I would post this post as a joke/meme if it were one. Unfortunately, this is usually the case and devs, like regexes, sometimes tend to miss some important detail in the .* part.

Comments
  • 4
    wait some devs filter their own email with regex? that's genius
  • 4
    What’s the important part?

    It’s someone grossly underestimating the amount of work required while piling it on your plate, and very obviously pretending to be nice about it so maybe you still like them. And it’s a hook: if you take too long, you’re at fault because this clearly states it should only take 15 minutes. The niceness also bars any replies that aren’t also overly friendly as then you are the aggressor and again at fault.

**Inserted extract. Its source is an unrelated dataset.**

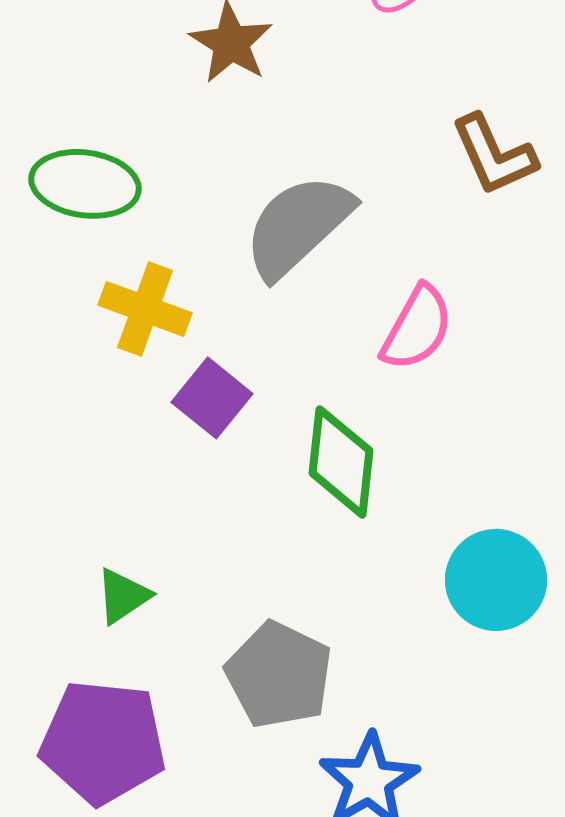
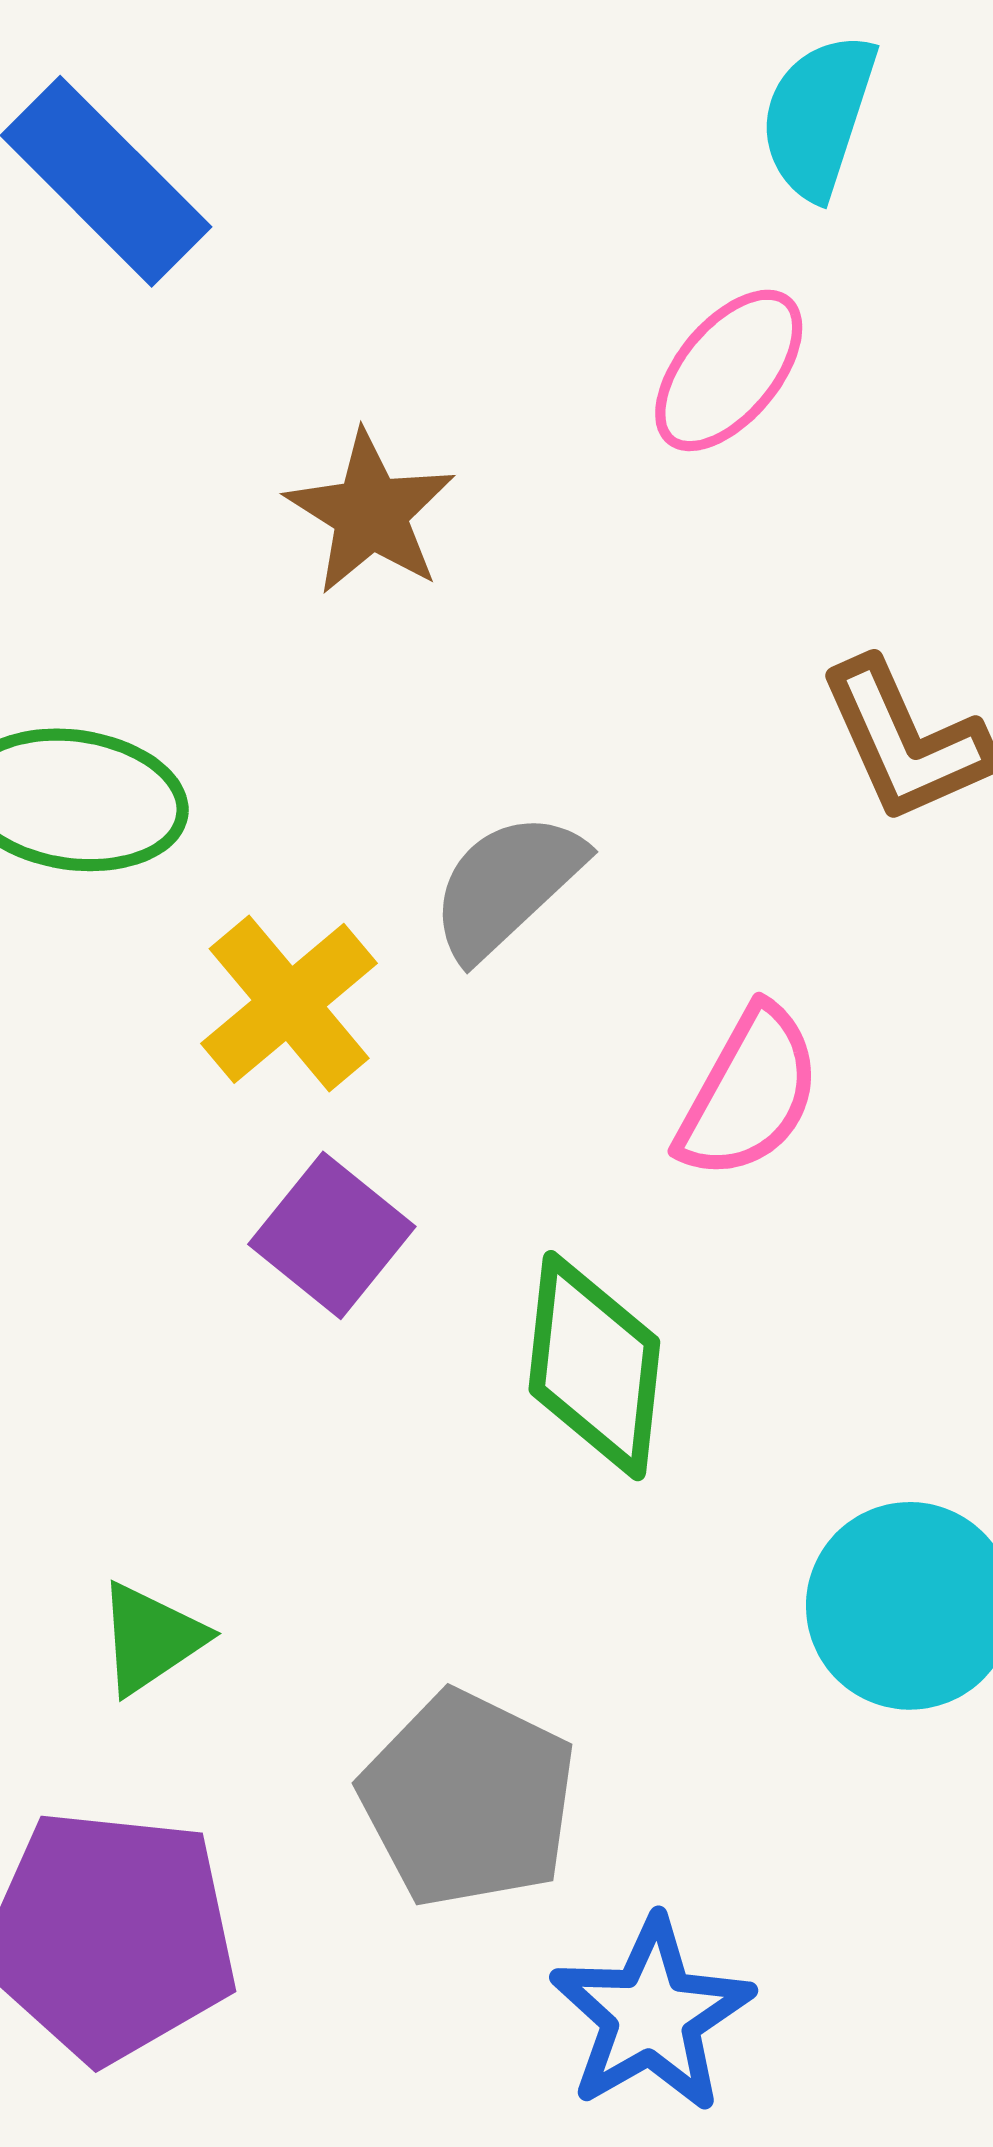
gray semicircle: (298, 226) -> (507, 885), size x0.7
yellow cross: (145, 309) -> (289, 1003), moved, turned 30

    While none of this was overtly intentional, it is still true nevertheless, and an irritated or pissy boss would absolutely use it against you.

    Source: several bosses who did exactly this, nearly every week.

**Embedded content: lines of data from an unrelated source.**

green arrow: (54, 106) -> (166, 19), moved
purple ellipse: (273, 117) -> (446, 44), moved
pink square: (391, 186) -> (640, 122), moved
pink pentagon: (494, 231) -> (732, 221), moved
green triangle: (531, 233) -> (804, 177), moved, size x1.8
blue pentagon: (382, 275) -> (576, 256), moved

    The “thank you” at the end sounds sincere enough. That part was nice.

    Also, that’s the wrong dash 😉
  • 1
    @Root grammar nazi! [I guess it should've been a comma? Or nothing at all? We haven't been taught this part of the language - I'm usually using the rules used in my native lang :)]

    idk, these THANK YOU always sound in my head as "please and thank you". Like I have no choice to not do that, because I've already been thanked for it. Maybe the person does indeed mean to be polite. Maybe. I'd see it polite/sincere if the person thanked me after committing to or at least ack'ing the request.

    This politeness somehow seems...Pushy. "Hey Milton, whaaat's happening; if you could just get that report ready for me by the eod, that would be greeeaaat. Thank you." [if you get the ref.]